На мой вопросительный взгляд, почему он так думает, Слуцкий не ответил, лёг на больничную постель и закрыл глаза.
Когда пришёл час прощаться с ним, к гробу пришли люди противоположных, можно сказать, враждующих убеждений и мировоззрений: Вадим Кожинов и Владимир Огнев, Анатолий Передреев и Давид Самойлов, Александр Межиров и Станислав Куняев.

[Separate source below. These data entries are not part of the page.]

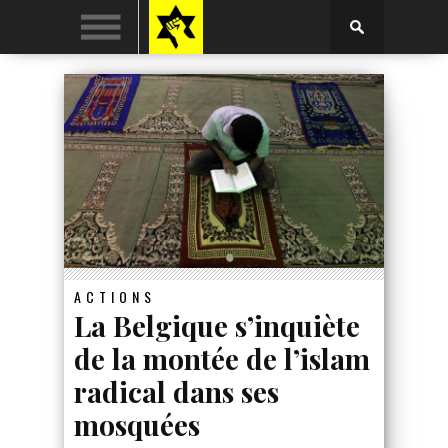
ACTIONS
La Belgique s’inquiète
de la montée de l’islam
radical dans ses
mosquées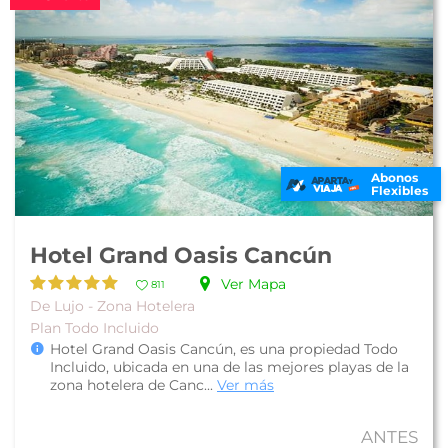
Abonos
Flexibles
Hotel Grand Oasis Cancún
Ver Mapa
811
De Lujo - Zona Hotelera
Plan Todo Incluido
Hotel Grand Oasis Cancún, es una propiedad Todo
Incluido, ubicada en una de las mejores playas de la
zona hotelera de Canc...
Ver más
ANTES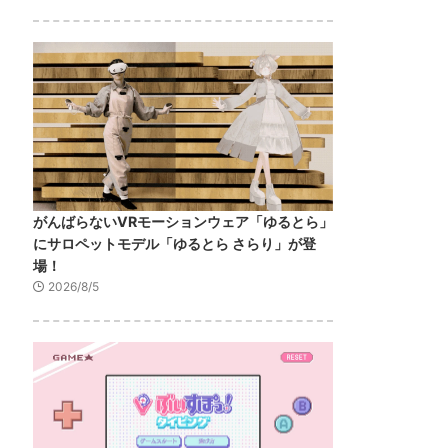
がんばらないVRモーションウェア「ゆるとら」
にサロペットモデル「ゆるとら さらり」が登
場！
2026/8/5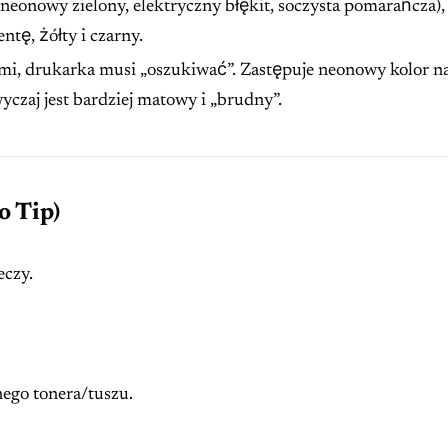
neonowy zielony, elektryczny błękit, soczysta pomarańcza),
ntę, żółty i czarny.
ami, drukarka musi „oszukiwać”. Zastępuje neonowy kolor n
aj jest bardziej matowy i „brudny”.
o Tip)
eczy.
go tonera/tuszu.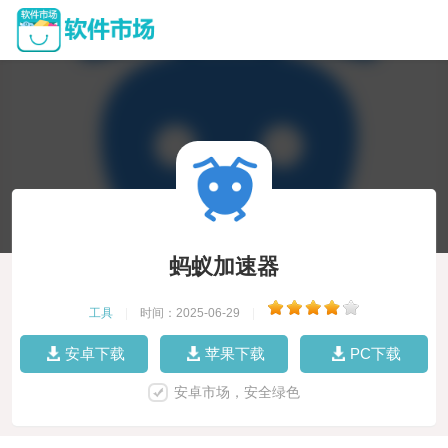
蚂蚁加速器
工具
|
时间：2025-06-29
|
安卓下载
苹果下载
PC下载
安卓市场，安全绿色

Потому-то над его гробом, прощаясь с ним, я сказал приблизительно следующее:
“Чем был дорог нам Борис Абрамович Слуцкий? Тем, что он был крупным талантом в нашей поэзии, тем, что он был человеком чести и слова, дорог своей прямотой и своей заботливостью о тех, кто был рядом с ним, своим аскетизмом и, что, может быть, нужнее всего сегодня для каждого из нас, — своим бесстрашием перед жизнью и её роковыми вопросами. С убеждённостью истинного поэта он ставил перед собой неразрешимые задачи — социальные, государственные, культурные, национальные. А для разрешения их у него был лишь один нежнейший инструмент — слово человеческое… И сколько в результате этой драматической борьбы, происходившей в его душе, он оставил нам замечательных стихотворений.